Producers on a crop walk tour near here late last month had a chance to learn about part of the process that pulse crops go through before getting registered.
Christy Hoy, pulse project co-ordinator with Alberta Agriculture, explained the projects developed by provincial pulse industry specialist, Mark Olson. The land for the trials is owned by pulse producer Ken Farion, who has donated up to seven acres to Alberta Agriculture because of his interest in research.

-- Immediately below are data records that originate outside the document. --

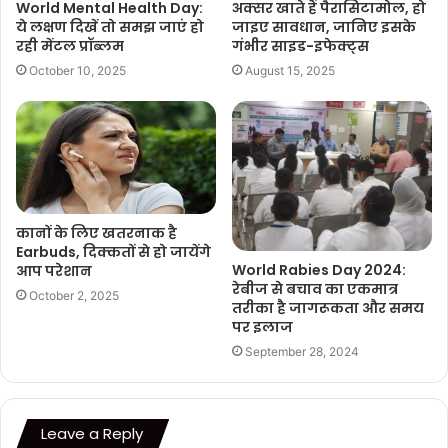
World Mental Health Day:
अक्सर खाते हैं पैरासिटामोल, हो
ये लक्षण दिखें तो समझ जाएं हो
जाइए सावधान, जानिए इसके
रही मेंटल प्रॉब्लम
गंभीर साइड-इफेक्ट्स
October 10, 2025
August 15, 2025
कानों के लिए खतरनाक है
Earbuds, दिक्कतों से हो जायेंगे
World Rabies Day 2024:
आप परेशान
रेबीज से बचाव का एकमात्र
October 2, 2025
तरीका है जागरूकता और समय
पर इलाज
September 28, 2024
Leave a Reply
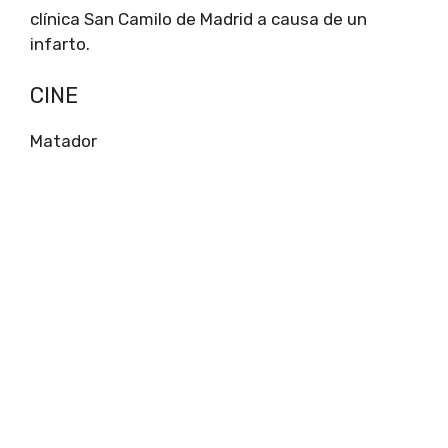
clínica San Camilo de Madrid a causa de un
infarto.
CINE
Matador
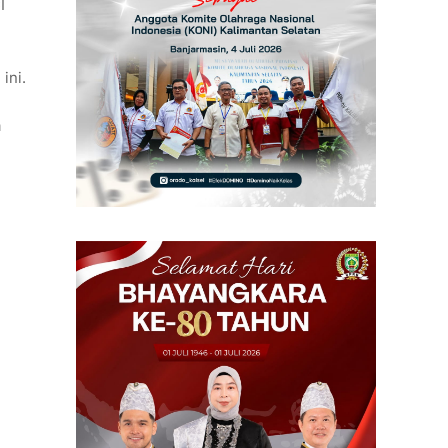
I
ini.
a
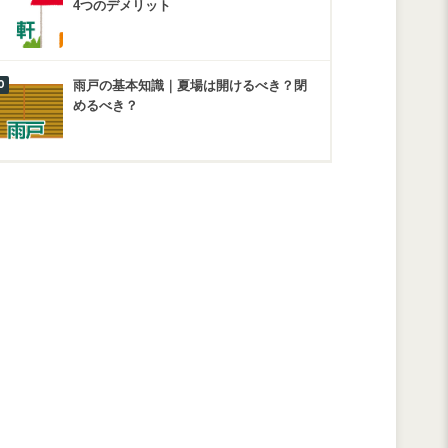
4つのデメリット
雨戸の基本知識｜夏場は開けるべき？閉
めるべき？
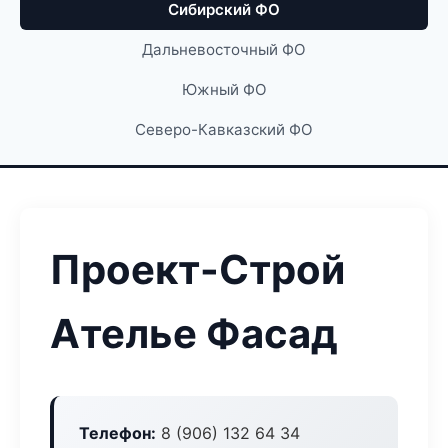
Сибирский ФО
Дальневосточный ФО
Южный ФО
Северо-Кавказский ФО
Проект-Строй
Ателье Фасад
Телефон:
8 (906) 132 64 34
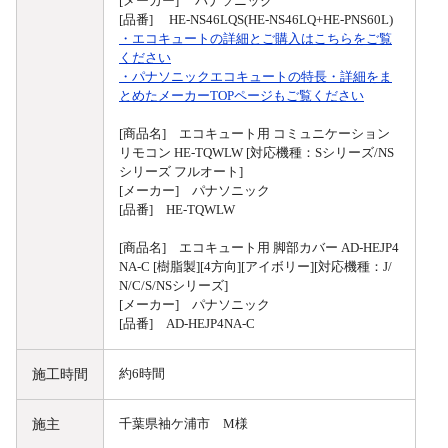
[メーカー] パナソニック
[品番] HE-NS46LQS(HE-NS46LQ+HE-PNS60L)
・エコキュートの詳細とご購入はこちらをご覧
ください
・パナソニックエコキュートの特長・詳細をま
とめたメーカーTOPページもご覧ください
[商品名] エコキュート用 コミュニケーション
リモコン HE-TQWLW [対応機種：Sシリーズ/NS
シリーズ フルオート]
[メーカー] パナソニック
[品番] HE-TQWLW
[商品名] エコキュート用 脚部カバー AD-HEJP4
NA-C [樹脂製][4方向][アイボリー][対応機種：J/
N/C/S/NSシリーズ]
[メーカー] パナソニック
[品番] AD-HEJP4NA-C
施工時間
約6時間
施主
千葉県袖ケ浦市 M様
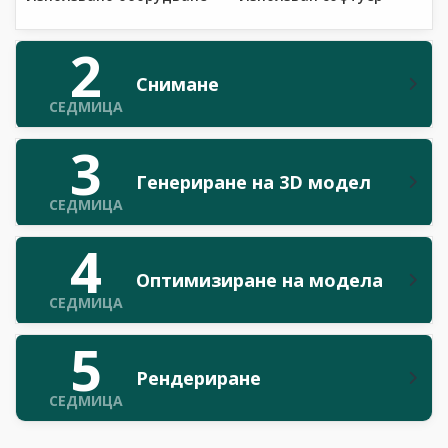
2
Снимане
СЕДМИЦА
3
Генериране на 3D модел
СЕДМИЦА
4
Оптимизиране на модела
СЕДМИЦА
5
Рендериране
СЕДМИЦА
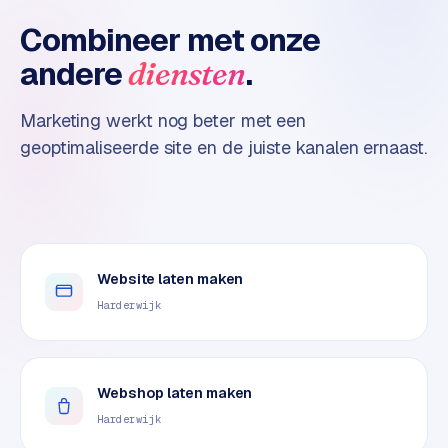
n
t
Combineer met onze
e
andere
.
diensten
n
t
m
Marketing werkt nog beter met een
a
geoptimaliseerde site en de juiste kanalen ernaast.
r
k
e
t
i
Website laten maken
n
g
Harderwijk
B
o
Webshop laten maken
l
.
Harderwijk
c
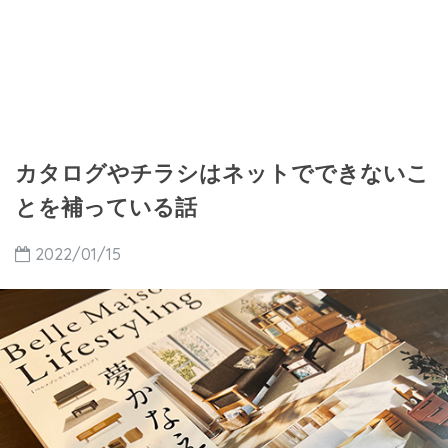
カタログやチラシはネットでできないこ
とを補っている話
2022/01/15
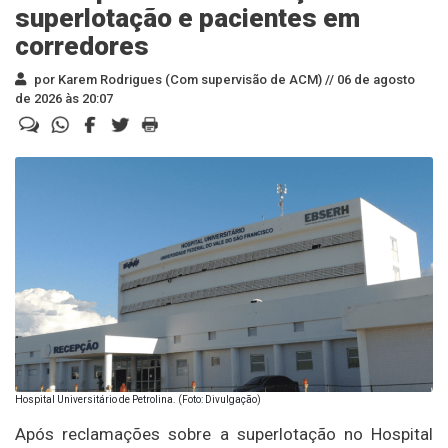
superlotação e pacientes em
corredores
por Karem Rodrigues (Com supervisão de ACM) //
06 de agosto
de 2026 às 20:07
Hospital Universitário de Petrolina. (Foto: Divulgação)
Após reclamações sobre a superlotação no Hospital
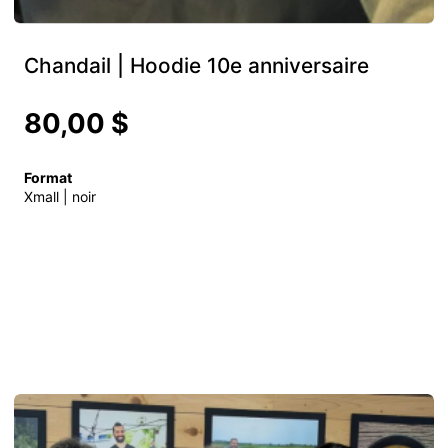
Chandail | Hoodie 10e anniversaire
80,00 $
Format
Xmall | noir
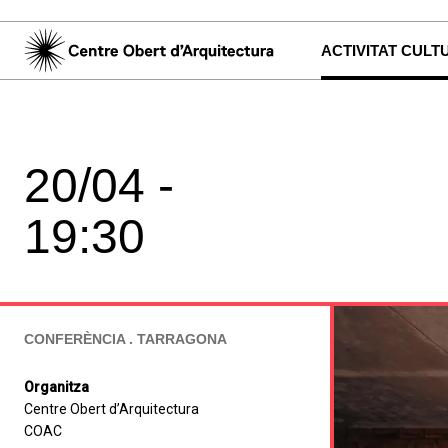
ACTIVITAT CULT
20/04 -
19:30
CONFERÈNCIA . TARRAGONA
Organitza
Centre Obert d’Arquitectura
COAC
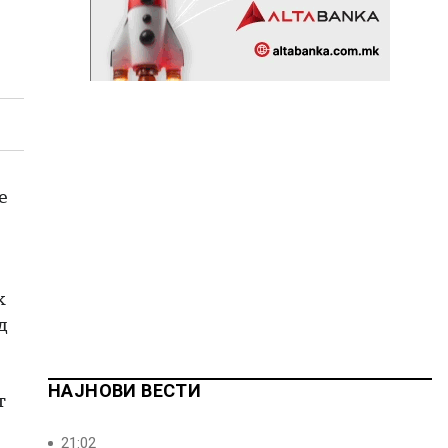
е
ж
д
НАЈНОВИ ВЕСТИ
т
21:02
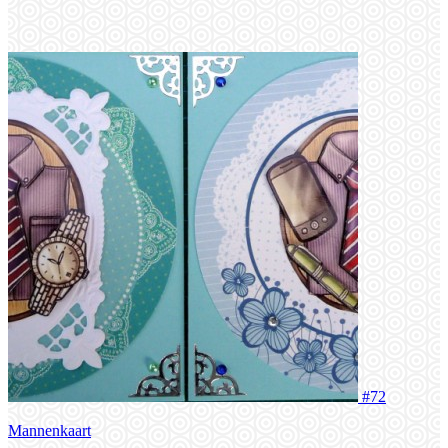
#72
Mannenkaart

Hoy said the goal of one of the projects is to develop pea and faba beans suitable for all Alberta soil zones. Various lines from breeding programs from across Western Canada and Europe are being tested in the three Alberta agriculture plots. The other two research plots are at St. Albert and Barrhead.
“We’re screening for things such as seed size, seed shape, resistance to disease, crop maturity, standing and lodging and crop yields,” said Hoy. “We take data on things such as per cent stand emergence, plant height, diseases of any type. We take data on phase to flower, lodging, maturity, yield and 1,000-kernel seed weight.”
Once trials have been completed, varieties are eligible for recommendation for registration by the Prairie Recommending Committee for Pulses and Special Crops. The interprovincial group alternates yearly meetings through the Prairie provinces. Lines go from screening trials into co-op trials, where information is gathered for another two years. When varieties meet the standards and enough information is gathered, the varieties can be put forward for registration and purchase by producers.
The Vegreville site contains a number of pea-screening trials which encompass 288 lines. In another trial, pulses are seeded directly into winter wheat as a method of weed control. The plants were solid seeded and then trimmed with a mower.
Registered varieties of yellow and green peas are being tested through the regional variety testing program consisting of 17 sites in Alberta and two in British Columbia.